Paul Rosenbaum

Paul R. Rosenbaum is the Robert G. Putzel Professor in the Department of Statistics at the Wharton School of the University of Pennsylvania, where he has worked since 1986. Prior to this, he worked at the US Environmental Protection Agency, the University of Wisconsin–Madison, and the Educational Testing Service. He is the author of three books: Observational Studies (Springer, 2nd edition, 2002), Design of Observational Studies (Springer, 2010), and Observation and Experiment: An Introduction to Causal Inference (Harvard University Press, 2017). Paul received his PhD in Statistics from Harvard University in 1980, with Donald B. Rubin and Arthur Dempster as thesis advisors. He delivered the Fisher Lecture and received the R. A. Fisher Award in 2019, and the George W. Snedecor Award in 2003, both from COPSS.

Paul’s Medallion Lecture will be given at the Joint Statistical Meetings in Philadelphia in August.

 

Replication and Evidence Factors in Observational Studies

Observational studies are often biased by the failure to adjust for a covariate that was not measured. A series of studies may replicate an association because the bias that produced this association has been replicated, not because a treatment effect has been demonstrated. If a limited sample size is not the major problem in an observational study, then an increase in sample size is not the solution. To be of value, a replication should remove, or reduce, or at least vary a potential source of bias that resulted in uncertainty in earlier studies.

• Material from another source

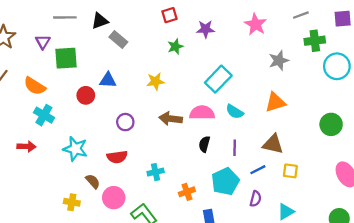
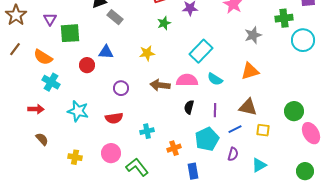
green circle: (331, 124) -> (294, 111), moved
brown semicircle: (93, 181) -> (42, 139), moved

Having defined the goal of replication in this way, we may ask: Can one observational study replicate itself? Can it provide two statistically independent tests of one hypothesis about treatment effects such that the two tests are susceptible to different unobserved biases? Can the sensitivity analyses for these two tests be combined using meta-analytic techniques as if they came from unrelated studies, despite using the same data twice? Can such a combination provide stronger evidence that an association is an effect caused by the treatment, not a bias in who was selected for treatment? When this is possible, the study is said to possess two evidence factors. A study has two evidence factors if it permits two (essentially) statistically independent analyses using the same data that are affected by different types of unmeasured biases. More specifically, the sensitivity analyses for the two factors must be capable of combination as if they came from different unrelated studies, despite using the data twice. This latter condition is in some ways stronger than statistical independence, in other ways weaker.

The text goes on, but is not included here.